Con evidente fretta, Zophar rispose. Il suo discorso viene introdotto con le scuse per la sua fretta e una confessione della sua rabbia. Aveva sentito il rimprovero, ma non era convinto; e lo spirito della sua intelligenza lo spinse a rispondere. La sua risposta è come quella di Bildad, ma è caratterizzata da una forza ancora maggiore e da una descrizione più terribile.

Ha aperto con una dichiarazione generale sulla brevità della malvagità. Questo ha sostenuto tracciando il corso di una persona immaginaria che è atea. In un passaggio elettrizzante di passione, ha descritto l'instabilità delle conquiste malvagie. C'è un trionfo, ma è breve. C'è un aumento, ma è seguito da una rapida scomparsa. C'è un senso di giovinezza, ma diventa polvere. C'è una dolcezza, ma diventa rimorso; una deglutizione che finisce con il vomito; un ottenere senza gioire.
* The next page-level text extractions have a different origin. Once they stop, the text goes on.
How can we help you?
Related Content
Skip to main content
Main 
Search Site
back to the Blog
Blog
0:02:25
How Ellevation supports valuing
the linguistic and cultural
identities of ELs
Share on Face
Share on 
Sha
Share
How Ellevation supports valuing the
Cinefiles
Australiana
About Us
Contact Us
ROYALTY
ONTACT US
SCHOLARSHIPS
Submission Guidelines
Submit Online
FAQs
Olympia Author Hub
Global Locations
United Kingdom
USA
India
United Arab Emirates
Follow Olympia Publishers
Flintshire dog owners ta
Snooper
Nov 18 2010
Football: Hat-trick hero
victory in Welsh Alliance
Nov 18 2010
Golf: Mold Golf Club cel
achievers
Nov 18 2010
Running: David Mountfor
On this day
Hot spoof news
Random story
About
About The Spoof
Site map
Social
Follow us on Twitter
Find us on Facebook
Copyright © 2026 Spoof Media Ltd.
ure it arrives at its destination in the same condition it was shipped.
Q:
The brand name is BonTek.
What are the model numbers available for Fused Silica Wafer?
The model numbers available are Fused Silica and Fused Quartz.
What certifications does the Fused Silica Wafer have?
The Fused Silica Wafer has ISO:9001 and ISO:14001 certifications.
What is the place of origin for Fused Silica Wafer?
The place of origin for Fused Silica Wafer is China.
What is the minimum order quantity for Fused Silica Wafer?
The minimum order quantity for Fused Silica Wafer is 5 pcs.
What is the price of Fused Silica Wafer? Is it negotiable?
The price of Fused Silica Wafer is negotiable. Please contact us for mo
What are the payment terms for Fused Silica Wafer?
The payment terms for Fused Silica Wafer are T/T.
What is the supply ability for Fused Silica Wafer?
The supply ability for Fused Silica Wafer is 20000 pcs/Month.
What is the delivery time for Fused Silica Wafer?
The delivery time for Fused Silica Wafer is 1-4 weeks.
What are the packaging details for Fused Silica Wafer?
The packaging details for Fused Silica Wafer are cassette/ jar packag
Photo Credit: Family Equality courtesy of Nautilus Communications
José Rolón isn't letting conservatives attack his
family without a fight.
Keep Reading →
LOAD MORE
Il motivo di tutto questo ha poi dichiarato. Il percorso è stato quello dell'oppressione fino a quando gli oppressi non si sono rivolti all'oppressore. L'ultima nemesi è paurosamente esposta. Dio si rivolge a lui, lo insegue con gli strumenti del giudizio. L'oscurità lo avvolge. Il suo peccato è posto nella luce dei cieli e la terra lo respinge. Il discorso si conclude, come nel caso di Bildad, con una domanda (29). In tutta la descrizione Giobbe aveva evidentemente avuto in mente, e lui è lasciato a fare la domanda.

Così, nel secondo ciclo, la proposizione fatta da ciascun uomo con enfasi diversa era che sono i malvagi a soffrire.